Even the best run pension plans occasionally pay retirees the wrong amount due to errors in employee classification, or calculating participant service or compensation. Correcting underpayments is easy enough – though it is important to remember that interest is required –but what happens after a pension plan discovers an error after paying the retiree too much or even a benefit to which a retiree was never entitled?
The United States Court of Appeals for the Ninth Circuit recently confronted this issue when a retiree, who was found never to have had enough qualifying service to have vested in his pension, sought to enjoin the plan from cutting off his payments. In Gabriel v. Alas. Electrical Workers’ Plan, the retiree claimed that he would never have stopped working if he had known he had not qualified for a pension. He sought equitable relief under the U.S. Supreme Court’s CIGNA v. Amara decision, finding that participants could obtain traditional equitable relief for certain violations by plan fiduciaries.
The Ninth Circuit rejected the retiree’s claims under each of the three forms of equitable relief discussed by the Supreme Court in its decision.
- The court rejected the retiree’s estoppel claim that the plan couldn’t discontinue what it had been doing because it found that there could be no estoppel based on oral statements when the plan language was clear. To recognize such claims might jeopardize the actuarial soundness of a plan and the benefits of legitimate participants. The court noted that the retiree was also ineligible to rely on estoppel, because he was aware that he had failed to qualify for the pension.
- The court refused to reform the plan to require it to provide the pension, because there was no mistake in the plan document.
- A surcharge was denied, because there was no loss to the trust to be reimbursed by the continuing payments and the trustees were not unjustly enriched.
In effect, the court rejected the retiree’s efforts to use CIGNA v. Amara in an action that was not to the benefit of the trust.
While the court upheld the plan’s suspension of the unearned pension, it did not comment on whether the plan had an obligation to recover the improper payments it had previously made. The plan had apparently dropped its lawsuit to recover those payments, but was that appropriate?

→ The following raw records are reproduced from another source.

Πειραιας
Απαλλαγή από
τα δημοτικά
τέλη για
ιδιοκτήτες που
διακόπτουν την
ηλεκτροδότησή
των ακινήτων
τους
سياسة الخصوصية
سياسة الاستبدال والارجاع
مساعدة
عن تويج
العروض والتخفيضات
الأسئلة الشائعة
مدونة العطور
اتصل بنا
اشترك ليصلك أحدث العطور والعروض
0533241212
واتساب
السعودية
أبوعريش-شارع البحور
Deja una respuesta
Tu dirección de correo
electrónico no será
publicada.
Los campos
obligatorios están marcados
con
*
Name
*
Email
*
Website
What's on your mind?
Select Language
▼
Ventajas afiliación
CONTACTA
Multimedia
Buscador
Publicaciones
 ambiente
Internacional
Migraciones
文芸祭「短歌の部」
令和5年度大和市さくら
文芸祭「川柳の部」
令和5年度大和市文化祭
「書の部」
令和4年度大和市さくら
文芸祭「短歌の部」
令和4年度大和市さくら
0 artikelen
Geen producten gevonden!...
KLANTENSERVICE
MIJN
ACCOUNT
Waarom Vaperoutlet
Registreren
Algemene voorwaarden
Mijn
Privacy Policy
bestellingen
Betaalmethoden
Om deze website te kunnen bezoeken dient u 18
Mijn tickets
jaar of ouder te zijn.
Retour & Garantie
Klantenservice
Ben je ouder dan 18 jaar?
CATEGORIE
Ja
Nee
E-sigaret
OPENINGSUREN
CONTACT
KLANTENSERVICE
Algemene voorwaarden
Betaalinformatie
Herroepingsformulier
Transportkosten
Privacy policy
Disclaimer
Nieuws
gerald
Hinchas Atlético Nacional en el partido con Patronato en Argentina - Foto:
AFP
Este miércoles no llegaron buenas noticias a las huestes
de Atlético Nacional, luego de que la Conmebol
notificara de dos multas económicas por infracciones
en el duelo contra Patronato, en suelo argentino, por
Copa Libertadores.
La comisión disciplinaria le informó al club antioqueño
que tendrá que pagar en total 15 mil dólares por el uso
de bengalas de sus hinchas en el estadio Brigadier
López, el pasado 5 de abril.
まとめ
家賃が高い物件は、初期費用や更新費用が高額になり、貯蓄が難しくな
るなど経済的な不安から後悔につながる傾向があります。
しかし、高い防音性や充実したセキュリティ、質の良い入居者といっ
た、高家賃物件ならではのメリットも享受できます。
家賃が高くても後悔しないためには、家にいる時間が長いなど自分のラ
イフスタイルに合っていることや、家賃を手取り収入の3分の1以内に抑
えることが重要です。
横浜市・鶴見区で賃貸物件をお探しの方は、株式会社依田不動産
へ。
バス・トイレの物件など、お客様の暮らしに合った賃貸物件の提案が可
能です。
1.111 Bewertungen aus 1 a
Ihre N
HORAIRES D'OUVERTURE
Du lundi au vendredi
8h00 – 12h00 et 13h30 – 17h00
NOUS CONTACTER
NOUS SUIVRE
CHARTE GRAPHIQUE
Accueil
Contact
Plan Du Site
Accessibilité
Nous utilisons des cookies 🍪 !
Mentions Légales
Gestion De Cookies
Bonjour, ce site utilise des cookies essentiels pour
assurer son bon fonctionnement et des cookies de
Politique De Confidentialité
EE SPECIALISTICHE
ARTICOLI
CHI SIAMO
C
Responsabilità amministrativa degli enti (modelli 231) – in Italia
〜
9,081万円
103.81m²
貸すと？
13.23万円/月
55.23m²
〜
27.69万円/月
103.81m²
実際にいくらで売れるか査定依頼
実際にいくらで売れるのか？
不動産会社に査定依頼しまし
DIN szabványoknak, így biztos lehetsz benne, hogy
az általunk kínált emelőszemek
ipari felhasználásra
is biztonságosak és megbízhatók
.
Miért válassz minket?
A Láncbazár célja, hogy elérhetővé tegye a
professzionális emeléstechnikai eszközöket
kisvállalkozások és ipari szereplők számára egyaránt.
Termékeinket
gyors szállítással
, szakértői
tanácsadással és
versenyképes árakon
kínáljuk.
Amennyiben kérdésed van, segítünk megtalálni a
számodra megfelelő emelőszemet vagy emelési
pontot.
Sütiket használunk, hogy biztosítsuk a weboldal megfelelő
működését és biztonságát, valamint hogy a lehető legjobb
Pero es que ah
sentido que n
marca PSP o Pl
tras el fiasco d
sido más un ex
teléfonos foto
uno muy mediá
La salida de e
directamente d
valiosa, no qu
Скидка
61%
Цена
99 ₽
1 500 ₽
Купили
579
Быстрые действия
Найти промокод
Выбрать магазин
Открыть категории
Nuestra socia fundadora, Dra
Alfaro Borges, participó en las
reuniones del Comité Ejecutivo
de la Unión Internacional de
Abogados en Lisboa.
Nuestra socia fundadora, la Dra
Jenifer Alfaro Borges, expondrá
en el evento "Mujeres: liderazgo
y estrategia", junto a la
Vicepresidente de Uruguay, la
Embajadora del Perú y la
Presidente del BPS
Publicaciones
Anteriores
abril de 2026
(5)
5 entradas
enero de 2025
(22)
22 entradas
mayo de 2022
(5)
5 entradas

The IRS correction procedures in the voluntary correction program in Rev. Proc. 2013-12 require a plan sponsor seeking a compliance statement to demand repayment plus interest when overpayments have been made. However, they also indicate that if the participant does not make the repayment, the plan sponsor must make up the difference to place the plan in the same position as if the overpayment had not been made. It does not appear that the IRS requires that the plan sue the participant to recover.
An Ounce of Prevention.
There are a number of decisions in which participants attempted unsuccessfully to keep overpayments that had been communicated in erroneous benefit statements. See, e.g., Stark v. Mars Inc., 879 F. Supp. 2d 752 (S.D. Ohio 2012, affd by the Sixth Circuit Court of Appeals).
These cases underscore the importance of using warning language stating that the amount shown on the benefit statement is only an estimate, and that the final amount of a pension must be determined by the plan’s actuaries. But by the time a participant applies for a pension, as the participant in this case did, every plan needs to do a final careful check of eligibility and every element relevant to the pension calculation to avoid this type of litigation and the need to make retroactive corrections. The plan might also want to notify new retirees that it still retains the right to correct mistakes. Playing catch-up later could lead to expensive legal action even if the plan fiduciaries win.